Ten Millennia of Impact
There have been many other entrepreneurial golden ages throughout history. The entrepreneurial wealth creation we see today is far from unprecedented, as many would claim it is. Examining the similarity of entrepreneurial behaviors and outcomes over the past 9,000 years or so — as far back as explicit entrepreneurial behavior can reasonably be traced — yields profound new insights into exactly how entrepreneurs increase the standard of living of entire civilizations as well as affect society in powerful and surprising ways. As entrepreneurs shake the world, governments, religions, and other groups respond, attempting to influence the direction of these entrepreneurial efforts, with varying degrees of success. Entrepreneurship creates a dynamic within societies, amplifying the tension between change and regulatory constraint.
This book is about the impact of both entrepreneurs on society and society on its entrepreneurs. Entrepreneurship has created most of what we view as essential for living in today’s world. We venerate our entrepreneurs, and yet we still underappreciate their impact — both positive and negative — on society. The following partial list of ten millennia of entrepreneurial innovations, listed in approximate chronological order (table 0.1), shocks my students:
This list does not include the many critical services that entrepreneurs have successfully taken over from governments, scaling to make them accessible to much wider swaths of the population. For example, construction has been dominated by entrepreneurs since before 1760 BC, when Hammurabi posted laws concerning penalties for shoddy construction. I don’t include it because the first structures were not built by entrepreneurs. Likewise, lawyers, doctors, and other professionals are not on this list even though most have been entrepreneurs since their professions emerged as specialties available to the public and not just the ruling elite who initially employed them. I also omitted once-essential items that are now obsolete, such as phonographs, telephones, and carriages.
Consider what life would be like if these entrepreneurial innovations had never existed or never been made widely available. The world we know simply would not exist. Entrepreneurship’s impact on how we live has always been enormous, so ubiquitous and profound that we usually take it for granted. In fact, entrepreneurs are the primary shapers of our culture.

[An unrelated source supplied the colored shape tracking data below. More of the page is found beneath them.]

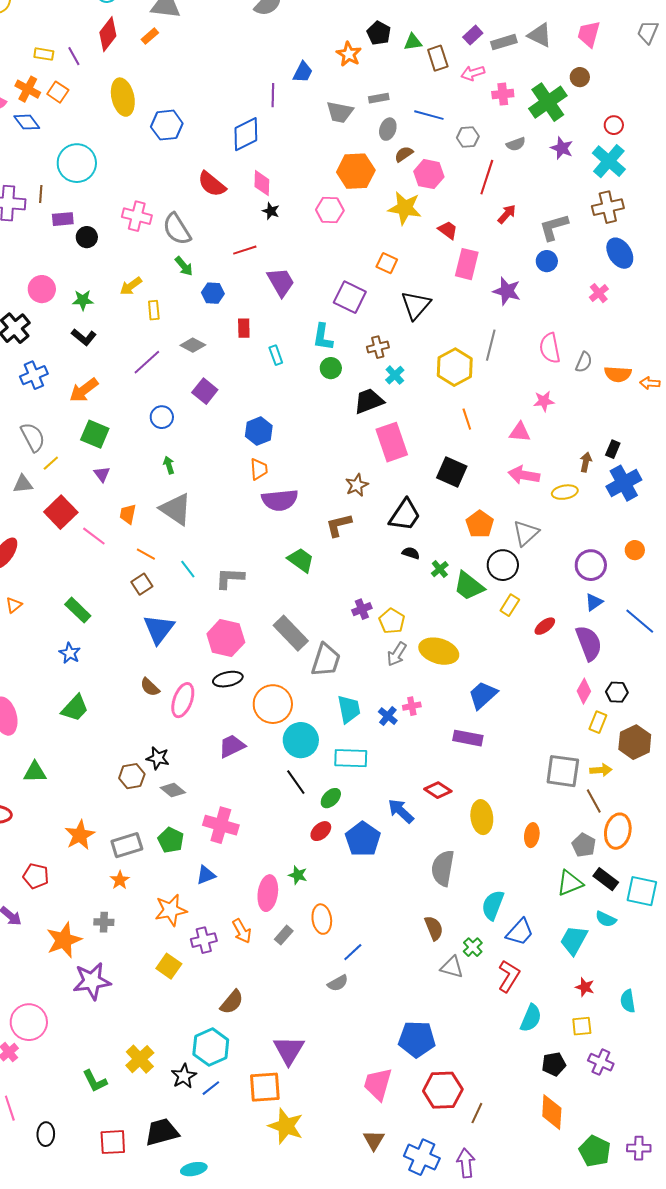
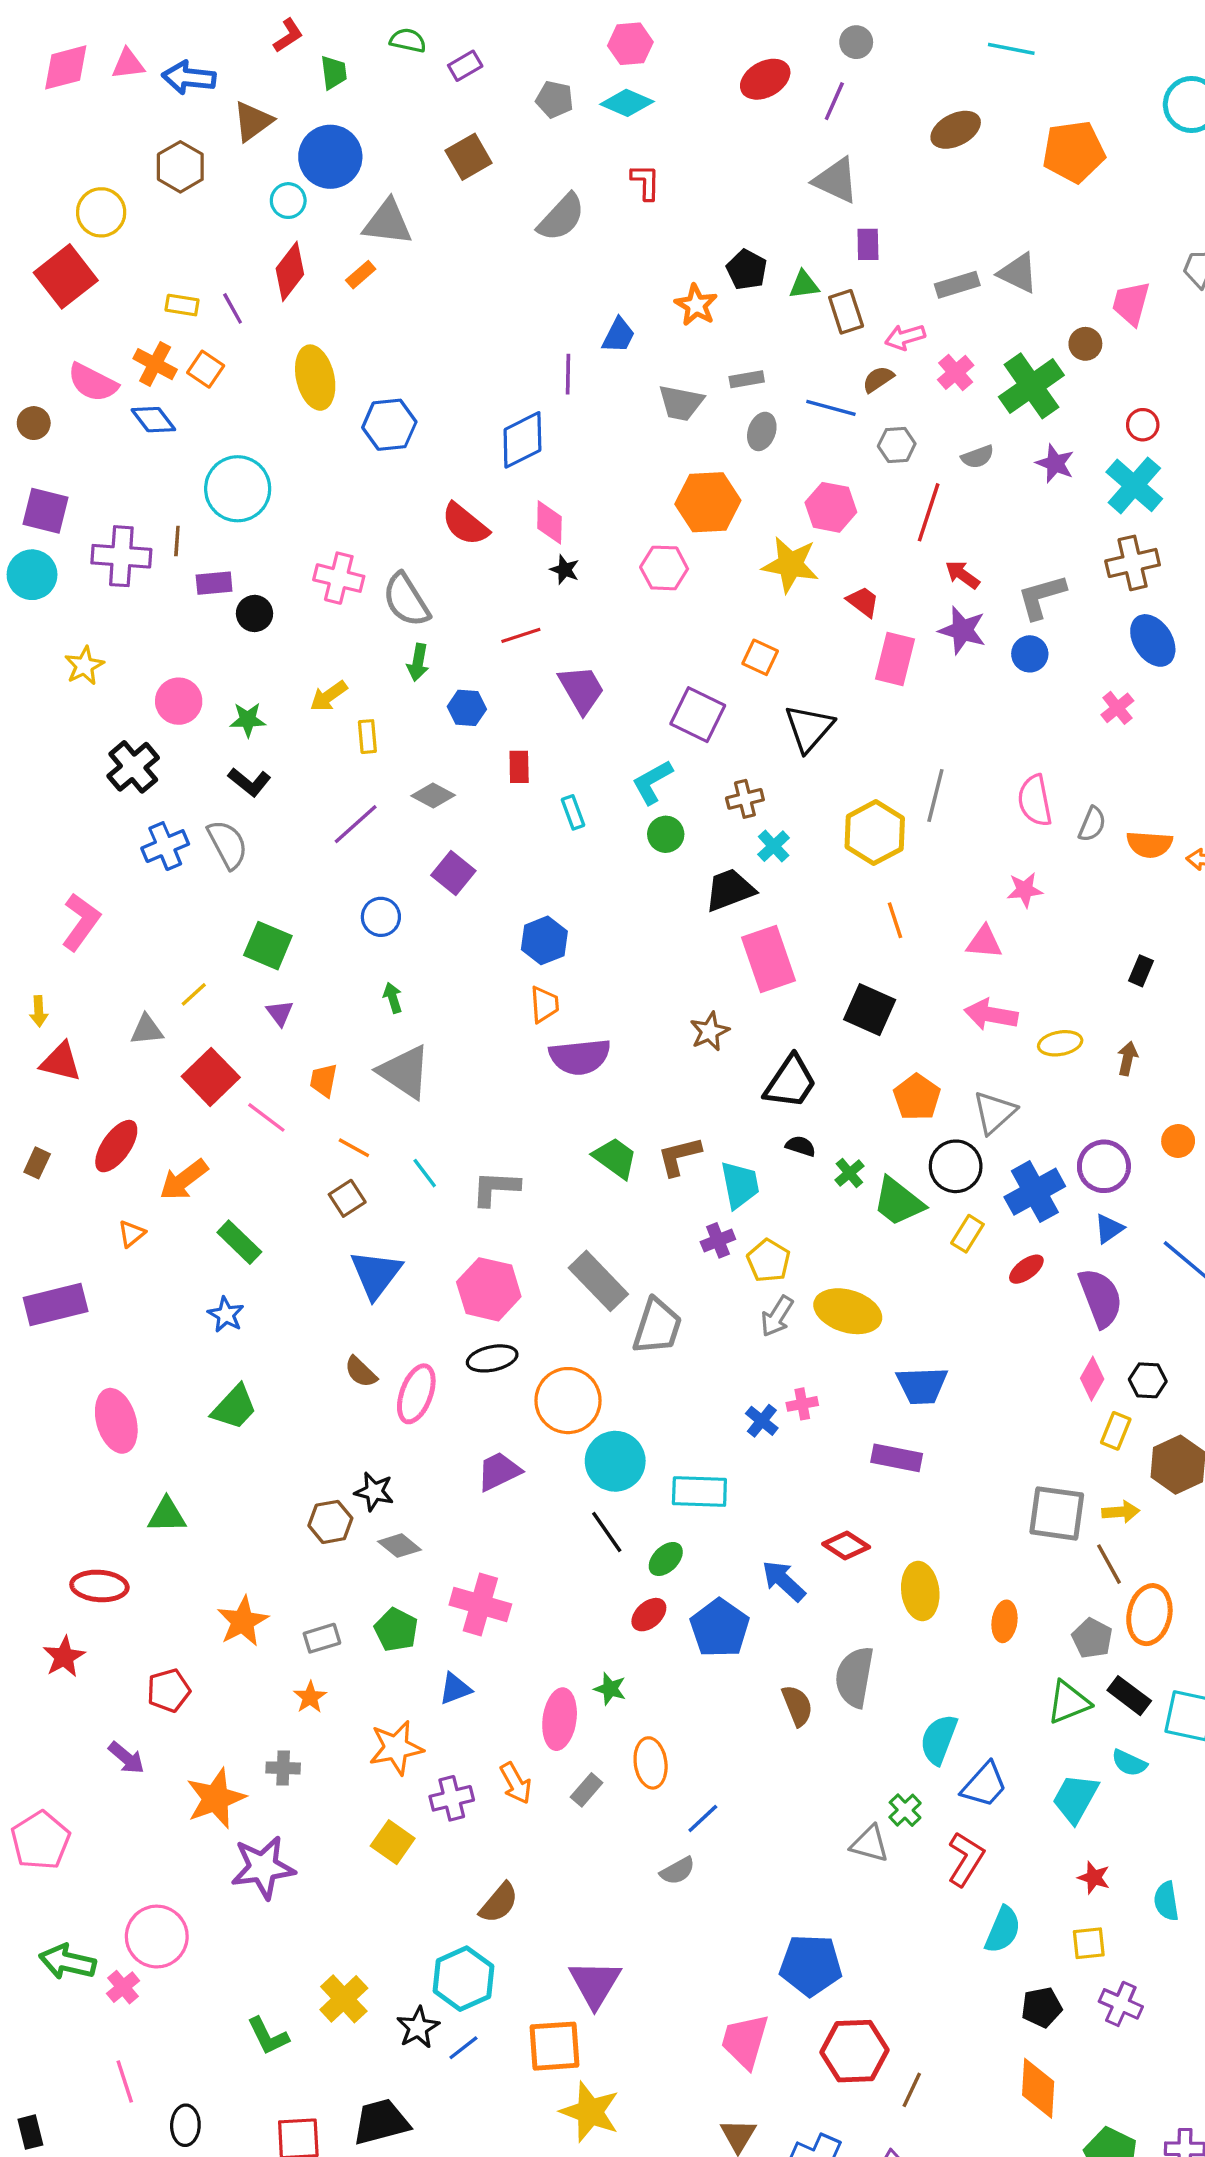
pink trapezoid: (589, 34) -> (1131, 303), moved
purple rectangle: (473, 35) -> (868, 244), moved, turned -48
pink cross: (503, 94) -> (956, 372), turned -35
brown semicircle: (404, 154) -> (878, 379), moved
red arrow: (507, 214) -> (962, 575), turned -95
green arrow: (184, 266) -> (418, 662), turned 50
purple star: (507, 291) -> (962, 630), moved
cyan L-shape: (323, 337) -> (652, 782), turned 52
orange arrow: (84, 390) -> (184, 1180), moved
gray semicircle: (33, 437) -> (228, 844), moved
brown arrow: (586, 462) -> (1128, 1058), moved
blue cross: (624, 483) -> (1035, 1192), moved
brown L-shape: (339, 525) -> (679, 1156), moved
blue trapezoid: (483, 695) -> (922, 1385), turned -140
cyan trapezoid: (349, 709) -> (740, 1185), moved
gray rectangle: (127, 845) -> (322, 1638), size x0.7
red pentagon: (36, 876) -> (169, 1690), turned -30
brown semicircle: (434, 928) -> (797, 1706), moved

Entrepreneurship’s impact on society is always profound, but that does not mean it is always exclusively to the good. In fact, it tends to run amok in predictable ways. Understanding and acknowledging the negative consequences of entrepreneurship can help society mitigate those consequences before they get out of hand. For example, only within the last few years have we truly begun to grapple with the negative effects of digital technology on our privacy, social lives, politics, and other key areas of life. For years after the introduction of these tools, as smart phones, social media, and other innovations proliferated with mind-boggling entrepreneurial speed, people and their leaders remained willfully blind to the potential dangers.

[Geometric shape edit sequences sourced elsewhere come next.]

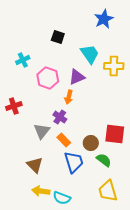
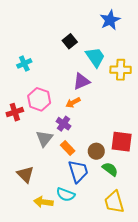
black square: (58, 37) -> (70, 41), moved, turned 32
pink hexagon: (48, 78) -> (39, 99), moved
orange arrow: (69, 97) -> (73, 103), turned 48
brown triangle: (35, 165) -> (25, 174), moved
cyan semicircle: (62, 198) -> (66, 195), moved

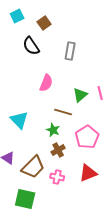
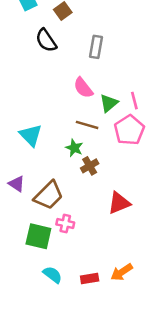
pink semicircle: (46, 83) -> (83, 88), moved, turned 120
pink pentagon: (87, 137) -> (129, 130), moved
brown cross: (58, 150) -> (90, 166), moved
pink cross: (57, 177) -> (65, 223), moved

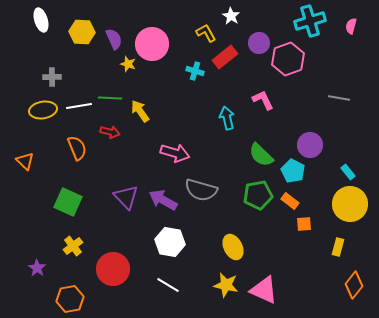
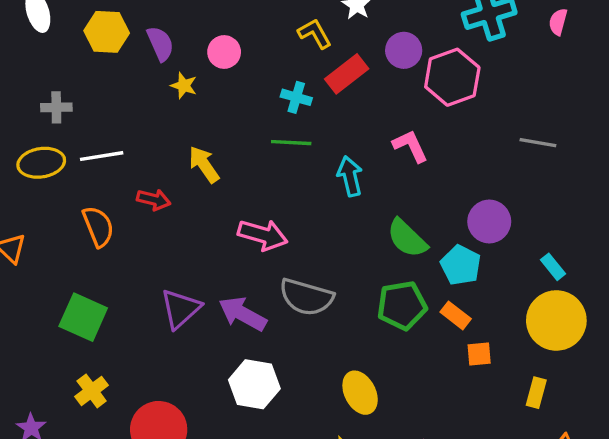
pink circle: (152, 44) -> (224, 52), size x0.6
green line: (110, 98) -> (291, 143), moved
purple triangle: (126, 197) -> (180, 309), turned 32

As we’ll see, by considering past entrepreneurial outcomes, we could have predicted our present concerns and worked to reduce some of these negative effects, leading to less runaway detrimental impact. Society’s capacity to anticipate and mitigate the unintended consequences of entrepreneurial innovations becomes clear as we look to the past.

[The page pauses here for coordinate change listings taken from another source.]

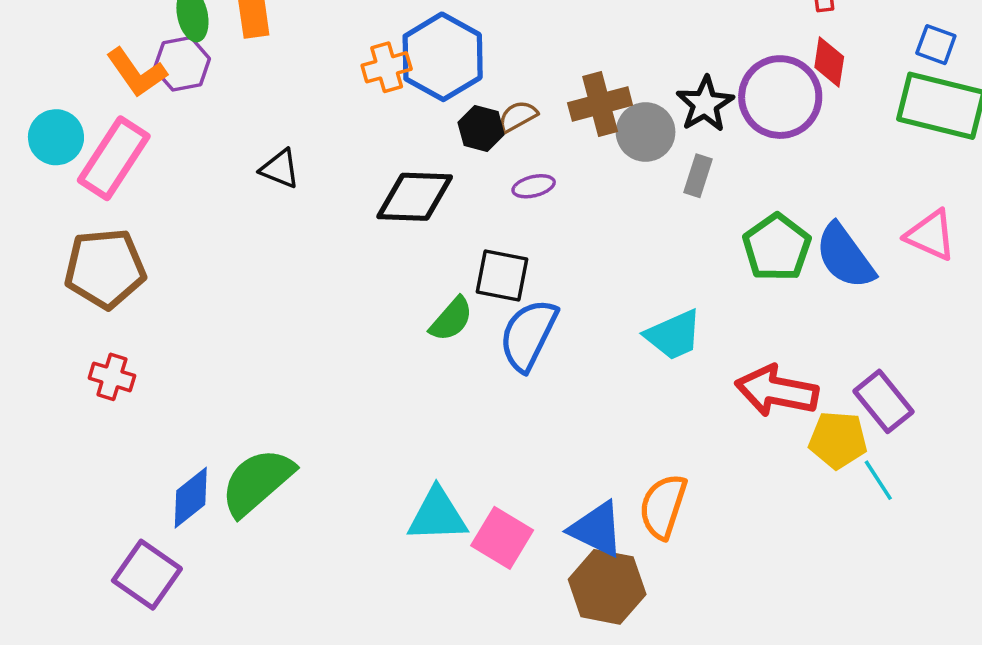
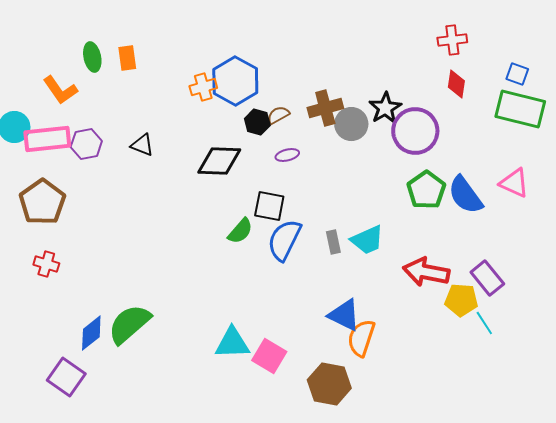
purple hexagon: (182, 64) -> (86, 144), moved
purple circle: (780, 97) -> (415, 131), moved
pink rectangle: (114, 158) -> (47, 139), turned 51
gray rectangle: (698, 176) -> (333, 242), moved, turned -30
brown pentagon: (105, 268) -> (42, 202), turned -30
blue triangle: (597, 529) -> (344, 315), moved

Concern about the unintended effects of entrepreneurship is ancient. Most of us know Daedalus as the father of Icarus, the boy who flew too close to the sun. The full story is more intricate — and more salacious — than most realize. In classical times, the myth of Daedalus was widely known to be a parable of the perils of entrepreneurship.
Daedalus was the Greek ideal of a pure entrepreneur: a self-directed individual who utilized his “mechanical arts” to profit by selling his skills to the highest bidder. In the myth, Pasiphaë, queen of Crete, falls in love with a beautiful snow-white bull given to her husband, King Minos, by the god Poseidon. Wishing to mate with the bull, she asks the famous innovator Daedalus to build her a mechanical cow to hide within (figure 0.2). Using Daedalus’s creation, Pasiphaë becomes impregnated by the bull, giving birth to the monstrous Minotaur. The half-man, half-bull monster then feasts on the best young men and unwed women of the kingdom.
In desperation, King Minos contracts with Daedalus to design a structure to contain the Minotaur. Daedalus devises a cunning labyrinth for the purpose, and King Minos considers the technology so important that he imprisons the entrepreneur within his castle to keep its secret. To escape, Daedalus devises wings — feathers held together by wax — for he and son Icarus to fly to the mainland. Unfortunately, Icarus ignores his father’s warnings and flies too close to the sun. His wings melt, and he plunges to his death.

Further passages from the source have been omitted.